1. Why have I never heard of zitan if it's indeed so precious?

Unlike huanghuali or hongmu, zitan pieces have never been sold in significant numbers in the international furniture market, precisely because they are so rare and valuable. There is an extremely limited supply of zitan in the world, and most of the older pieces reside in museums in China and a few other countries, such as Great Britain. Very few westerners learned anything about zitan before its depletion in China in the late 18th and early 19th centuries. In traditional Chinese culture zitan was a rare symbol of wealth, status and sophistication and, therefore, even today is considered unattainable even by people of Chinese descent around the world who have the means to own it. Furthermore, because only imperial families and exceptional citizens were allowed to own and use zitan furniture, few pieces were handed down and survived to the present day. According to Classic Chinese Furniture Ming and Early Qing Dynasties, by Wang ShiXiang, the most authoritative figure in the studies of Classical Chinese Furniture, "from the very ancient times the Chinese have considered zitan the most precious wood . . . Occasionally we find large pieces of zitan wood furniture . . . because of the scarcity of large zitan trees, [these pieces] are treated as exceptional treasures."

2. What makes zitan furniture an "investment"?

Zitan and other similar precious hardwood furniture have always been favorites among furniture connoisseurs, dealers and collectors. Because zitan is so rare, large contemporary furniture made of zitan are almost never seen in today's market. Examples of antique furniture made of zitan and huanghuali sold at auction provide a glimpse of the value these pieces hold. For example, in 1999 a zitan canopy bed dated early 18th century was estimated to be worth $300,000 to $400,000 at Sotheby's Asia furniture auction week. A contemporary reproduction of a zitan painting table, produced in 1999, was recently sold at a Sotheby's auction in Beijing for $55,000. This zitan painting table was crafted by the same artisan we often retain for our pieces.

3. There are many kinds of dark hardwood used in Chinese furniture, how can I tell them apart?

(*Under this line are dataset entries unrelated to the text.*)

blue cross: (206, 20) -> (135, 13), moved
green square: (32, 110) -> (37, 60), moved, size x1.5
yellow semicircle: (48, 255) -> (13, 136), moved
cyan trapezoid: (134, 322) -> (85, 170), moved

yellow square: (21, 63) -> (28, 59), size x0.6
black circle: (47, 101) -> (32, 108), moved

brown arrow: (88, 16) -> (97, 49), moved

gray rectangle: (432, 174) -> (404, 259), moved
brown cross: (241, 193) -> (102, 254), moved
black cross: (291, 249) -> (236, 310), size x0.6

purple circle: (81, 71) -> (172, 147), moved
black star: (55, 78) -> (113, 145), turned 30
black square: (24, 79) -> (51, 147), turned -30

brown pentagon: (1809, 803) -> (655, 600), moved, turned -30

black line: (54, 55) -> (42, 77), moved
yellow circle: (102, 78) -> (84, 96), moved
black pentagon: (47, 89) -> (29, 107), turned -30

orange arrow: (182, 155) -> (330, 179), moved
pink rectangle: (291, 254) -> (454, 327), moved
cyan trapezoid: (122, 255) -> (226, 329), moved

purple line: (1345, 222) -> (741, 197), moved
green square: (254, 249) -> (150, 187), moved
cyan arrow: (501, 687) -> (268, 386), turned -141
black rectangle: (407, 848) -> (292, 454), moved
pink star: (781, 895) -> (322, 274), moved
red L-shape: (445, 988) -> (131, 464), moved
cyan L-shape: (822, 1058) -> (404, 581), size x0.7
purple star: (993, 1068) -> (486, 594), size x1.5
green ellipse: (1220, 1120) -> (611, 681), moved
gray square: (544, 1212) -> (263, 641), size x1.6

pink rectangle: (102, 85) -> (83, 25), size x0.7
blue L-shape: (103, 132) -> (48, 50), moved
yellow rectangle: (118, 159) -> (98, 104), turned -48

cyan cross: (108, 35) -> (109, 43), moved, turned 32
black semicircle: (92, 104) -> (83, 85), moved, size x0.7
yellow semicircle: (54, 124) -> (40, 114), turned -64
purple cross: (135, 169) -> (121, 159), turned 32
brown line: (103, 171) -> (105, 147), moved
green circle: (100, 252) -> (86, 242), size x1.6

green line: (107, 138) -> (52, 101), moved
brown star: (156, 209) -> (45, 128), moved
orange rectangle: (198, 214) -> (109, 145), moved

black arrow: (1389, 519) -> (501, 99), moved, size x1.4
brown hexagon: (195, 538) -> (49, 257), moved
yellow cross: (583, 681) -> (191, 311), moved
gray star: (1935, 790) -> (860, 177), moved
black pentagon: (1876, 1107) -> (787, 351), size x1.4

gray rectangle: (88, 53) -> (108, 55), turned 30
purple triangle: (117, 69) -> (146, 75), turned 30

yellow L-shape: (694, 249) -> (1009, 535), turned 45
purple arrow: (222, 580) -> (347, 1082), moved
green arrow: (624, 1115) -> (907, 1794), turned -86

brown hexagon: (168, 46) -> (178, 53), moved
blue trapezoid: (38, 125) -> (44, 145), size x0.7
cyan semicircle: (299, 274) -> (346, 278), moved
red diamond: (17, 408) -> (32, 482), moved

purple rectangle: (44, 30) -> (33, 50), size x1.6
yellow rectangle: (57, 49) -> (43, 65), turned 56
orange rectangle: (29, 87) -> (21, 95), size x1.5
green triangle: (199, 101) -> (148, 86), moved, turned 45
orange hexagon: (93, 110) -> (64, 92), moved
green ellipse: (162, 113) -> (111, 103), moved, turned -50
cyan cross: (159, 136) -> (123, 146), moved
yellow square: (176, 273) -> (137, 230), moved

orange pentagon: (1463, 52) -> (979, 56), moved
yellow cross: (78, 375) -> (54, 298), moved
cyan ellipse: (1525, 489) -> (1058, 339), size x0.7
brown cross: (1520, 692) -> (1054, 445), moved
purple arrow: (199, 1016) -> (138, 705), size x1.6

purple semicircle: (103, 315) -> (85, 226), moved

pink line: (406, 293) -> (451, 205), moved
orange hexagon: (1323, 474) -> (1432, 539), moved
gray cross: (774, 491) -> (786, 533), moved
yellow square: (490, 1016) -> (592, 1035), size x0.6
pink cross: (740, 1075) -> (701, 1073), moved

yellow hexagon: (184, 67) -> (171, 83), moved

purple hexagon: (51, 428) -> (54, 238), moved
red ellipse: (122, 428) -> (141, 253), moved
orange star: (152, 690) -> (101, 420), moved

It is true that many Classical Chinese pieces appear to be quite dark, and some lacquered pieces were purposely made to look like zitan. We advise all buyers to check the authenticity of any pieces they consider, and specifically identify the source and origin of the zitan. The next question in this series deals with assessing the zitan through its color. One simple test, however, is based on the fact that zitan is so dense that it sinks in water. You will likely not be able to actually immerse a piece you are considering in water, but in assessing it consider the fact that the piece should be extremely heavy for its size, almost unbelievably so. Additionally, zitan has a very fine grain that is said to resemble ox hair. At Zitantique, we specialize in premium quality zitan, and for each piece of zitan furniture, we will furnish an authentication certificate provided by an independent third party expert with decades of experience authenticating precious hardwoods. In addition, at your request, we shall provide a small piece of wood taken from the same log as your furniture piece for you to perform the water test if you so desire.

4. Why does my zitan piece appear to be dark reddish purple?

Another unique aspect of zitan is that the oxygenation process does not stop at the point when the furniture is made. Zitan is dark reddish purple soon after it is cut and as time goes on, it becomes darker. It is as if the wood comes alive under the touch of human hands - it gets smoother and more lustrous as the furniture ages, and eventually it becomes complete black, the grains invisible. Like fine wine, zitan gets better with age.

5. Why is your zitan better than other sources such as those from Vietnam?

This is not only a quality issue but also a philosophical issue. Having traveled and spent significant time in Asia, Europe, Africa and North America, the founders of Zitantique share the values of many of the world's citizens. We only have one earth and we will do what we can to preserve it and its resources. Having said that, being able to transform zitan into objects of timeless beauty and having only limited resources do not necessarily conflict. Under a special certification program that benefits forestry conservation programs in Africa, Zitantique's partner company has secured the last known quality source of zitan timber from an island country off the coast of East Africa. Subsequent to this, the government imposed a moratorium on the harvesting and export of zitan to allow the resource to renew and recover. Due to the particularly favorable conditions in which this timber has grown, the zitan in our care is exceptionally durable, and many of our logs are over 30 centimeters in diameter, which is extremely unusual. It typically takes a zitan tree 300 years to grow to this diameter. We have not seen other sources of zitan of this quality anywhere in the world.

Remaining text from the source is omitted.